I. For $\dfrac{\lambda }{4}$
Here for the given, first case, the path difference is given as $\Delta x = \dfrac{\lambda }{4}$, and substitute it in the equation $(2)$. Hence
$\Delta \phi = \dfrac{{2\pi }}{\lambda } \times \dfrac{\lambda }{4}$
$\Rightarrow \Delta \phi = \dfrac{\pi }{2}$
Now substituting the value of $\Delta \phi = \dfrac{\pi }{2}$ in the equation $(1)$, which provides us the intensity given as $I = 4{I_0}{\cos ^2}\dfrac{\phi }{2}$
$\Rightarrow I = 4{I_0}{\cos ^2}\left( {\dfrac{1}{2} \times \dfrac{\pi }{2}} \right)$ …… $(3)$
As we know that the the value of $\cos \left( {\dfrac{\pi }{4}} \right) = \dfrac{1}{{\sqrt 2 }}$, thus putting this value in the equation $(3)$ gives us
$I = 4{I_0}{\cos ^2}\left( {\dfrac{\pi }{4}} \right)$
$\Rightarrow I = 4{I_0} \times \left( {\dfrac{1}{2}} \right)$
Hence this gives us the final answer of the intensity as
$I = 4{I_0} \times \dfrac{1}{2}$
$\Rightarrow I = 2{I_0}$
Therefore the intensity at a point on a screen in Young’s double-slit experiment where interfering waves of equal intensity have a path difference of $\dfrac{\lambda }{4}$ is given as $2{I_0}$.

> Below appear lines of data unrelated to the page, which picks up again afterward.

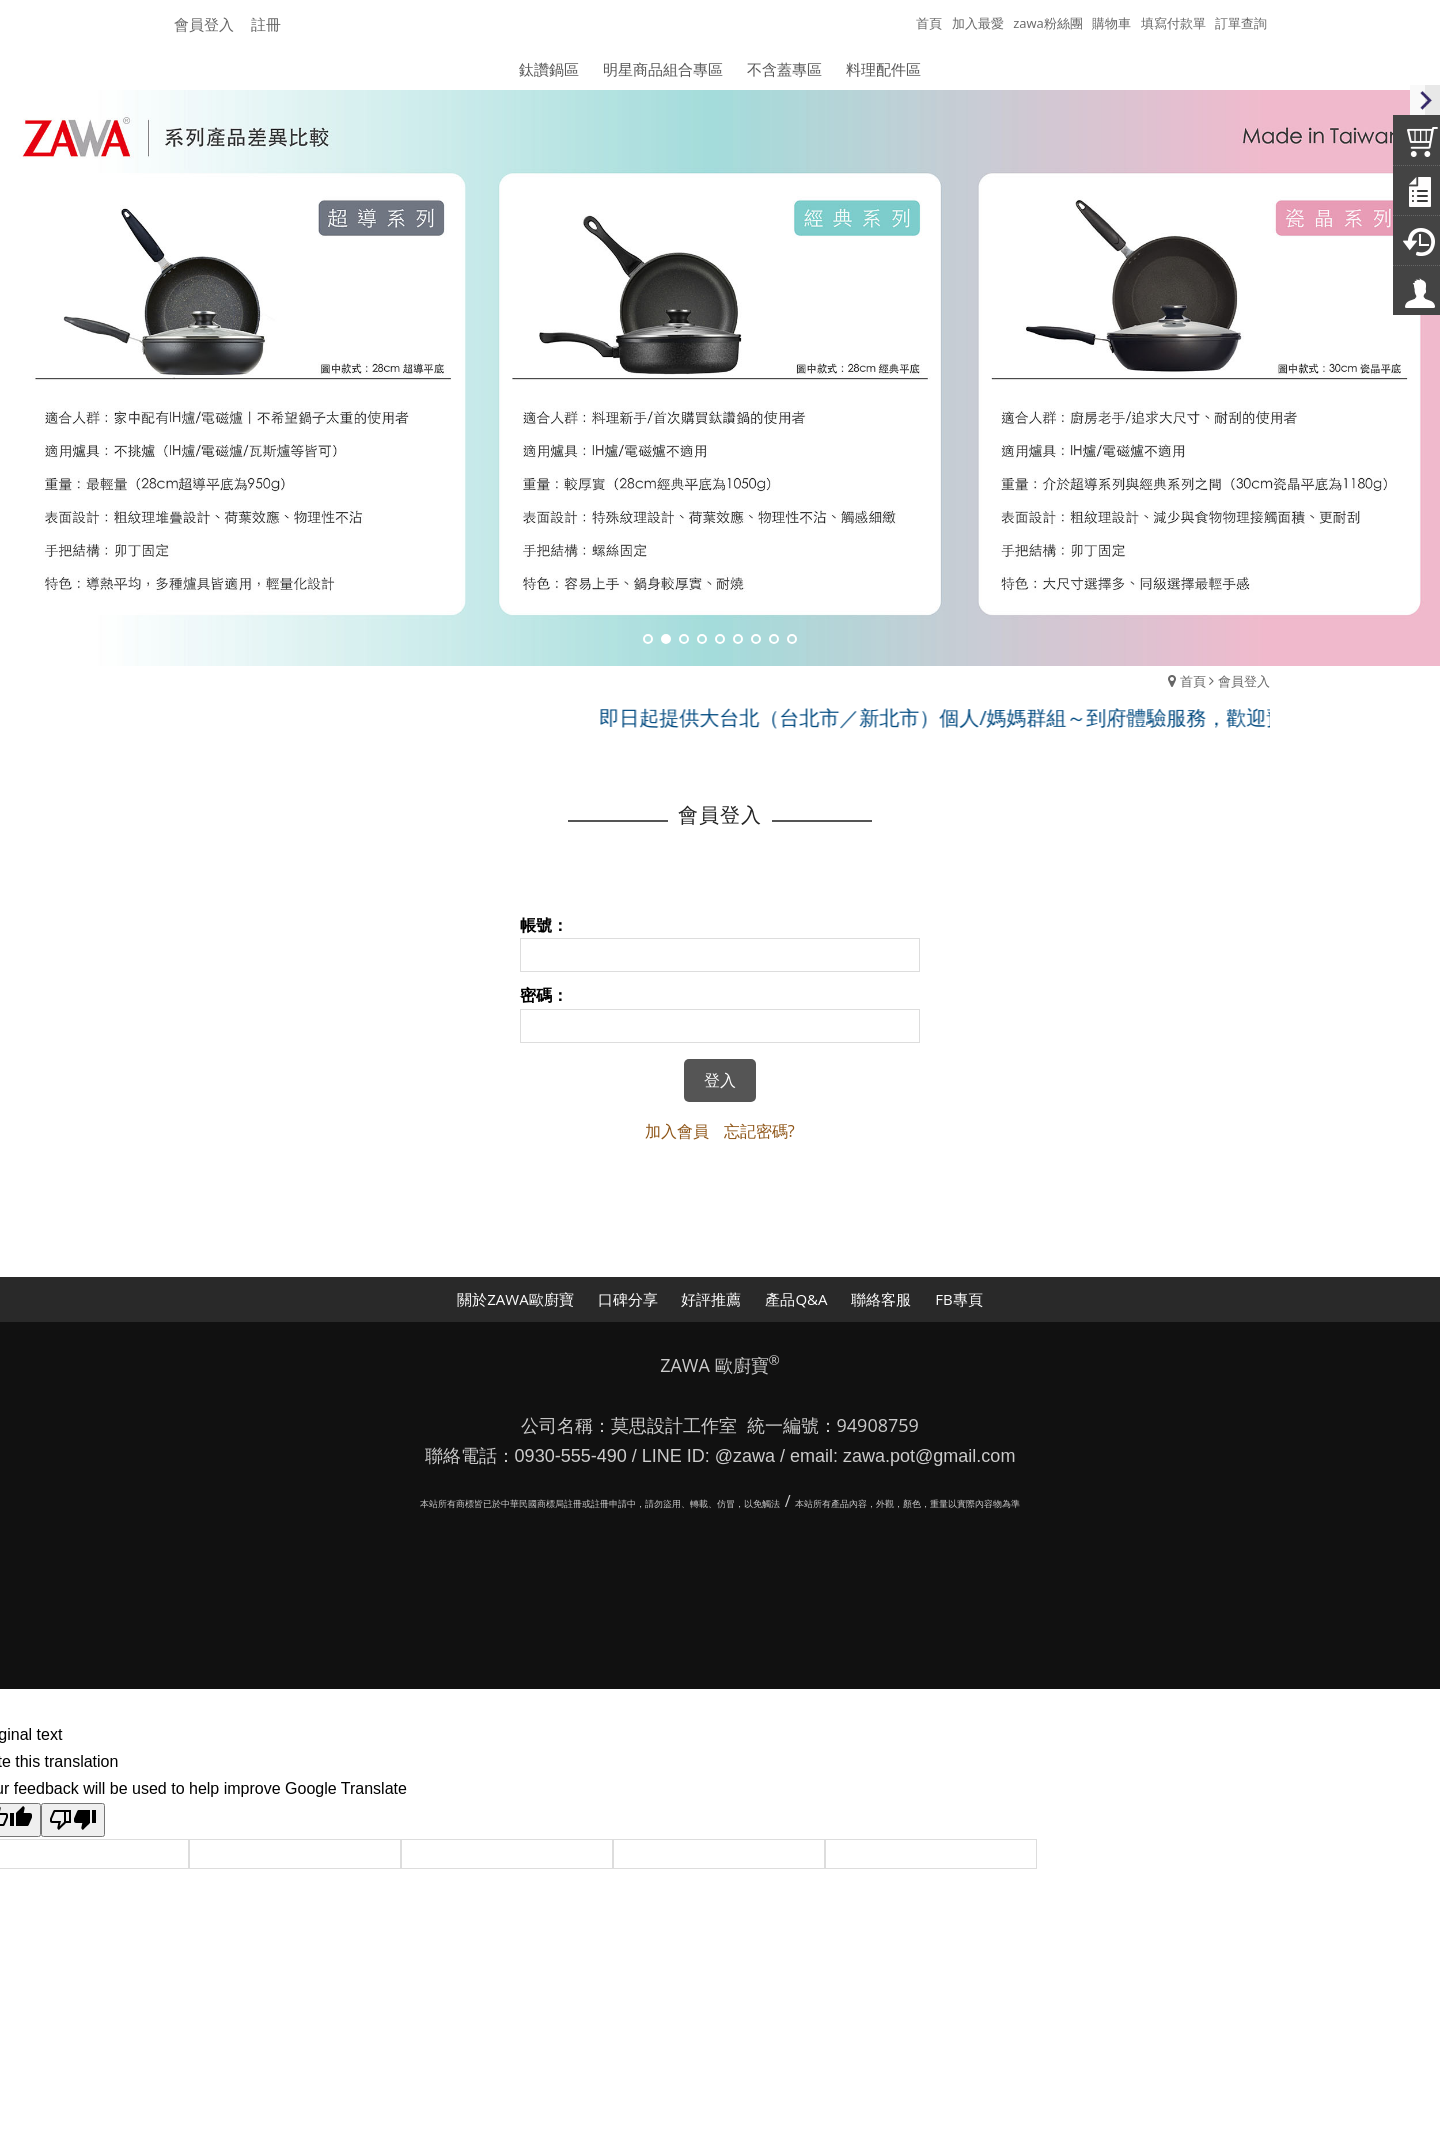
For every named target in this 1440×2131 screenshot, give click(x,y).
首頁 (1193, 681)
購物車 (1111, 23)
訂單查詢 (1241, 23)
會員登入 (204, 24)
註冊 (266, 24)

II. For $\dfrac{\lambda }{3}$
Here for the given, second case, the path difference is given as $\Delta x = \dfrac{\lambda }{3}$, and substitute it in the equation $(2)$. Hence
$\Delta \phi = \dfrac{{2\pi }}{\lambda } \times \dfrac{\lambda }{3}$
$\Rightarrow \Delta \phi = \dfrac{{2\pi }}{3}$
Now substituting the value of $\Delta \phi = \dfrac{{2\pi }}{3}$ in the equation $(1)$, which provides us the intensity given as $I = 4{I_0}{\cos ^2}\dfrac{\phi }{2}$
$\Rightarrow I = 4{I_0}{\cos ^2}\left( {\dfrac{1}{2} \times \dfrac{{2\pi }}{3}} \right)$ …… $(4)$
As we know that the the value of $\cos \left( {\dfrac{\pi }{3}} \right) = \dfrac{1}{2}$, putting this value in the equation $(4)$ gives us
$I = 4{I_0}{\cos ^2}\left( {\dfrac{\pi }{3}} \right)$
$\Rightarrow I = 4{I_0} \times {\left( {\dfrac{1}{2}} \right)^2}$
Hence this gives us the final answer of the intensity as
$I = 4{I_0} \times \dfrac{1}{4}$
$\therefore I = {I_0}$

Therefore the intensity at a point on a screen in Young’s double-slit experiment where interfering waves of equal intensity have a path difference of $\dfrac{\lambda }{3}$ is given as ${I_0}$.

Note: While dealing with such questions one should ensure that the proper methods are used and while dealing with trigonometric functions like $\sin$ and $\cos$ it should be ensured the proper conversion should be made from degree to radian or vice versa.